» **Required work**
Restate every line of the material below word for word, skipping the images.

*** Opening of Data provided ***

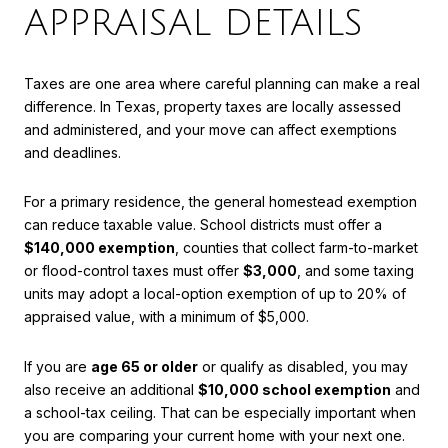
APPRAISAL DETAILS
Taxes are one area where careful planning can make a real
difference. In Texas, property taxes are locally assessed
and administered, and your move can affect exemptions
and deadlines.
For a primary residence, the general homestead exemption
can reduce taxable value. School districts must offer a
$140,000 exemption
, counties that collect farm-to-market
or flood-control taxes must offer
$3,000
, and some taxing
units may adopt a local-option exemption of up to 20% of
appraised value, with a minimum of $5,000.
If you are
age 65 or older
or qualify as disabled, you may
also receive an additional
$10,000 school exemption
and
a school-tax ceiling. That can be especially important when
you are comparing your current home with your next one.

*** Close of Data provided ***

» **Final answer**
APPRAISAL DETAILS
Taxes are one area where careful planning can make a real
difference. In Texas, property taxes are locally assessed
and administered, and your move can affect exemptions
and deadlines.
For a primary residence, the general homestead exemption
can reduce taxable value. School districts must offer a
$140,000 exemption
, counties that collect farm-to-market
or flood-control taxes must offer
$3,000
, and some taxing
units may adopt a local-option exemption of up to 20% of
appraised value, with a minimum of $5,000.
If you are
age 65 or older
or qualify as disabled, you may
also receive an additional
$10,000 school exemption
and
a school-tax ceiling. That can be especially important when
you are comparing your current home with your next one.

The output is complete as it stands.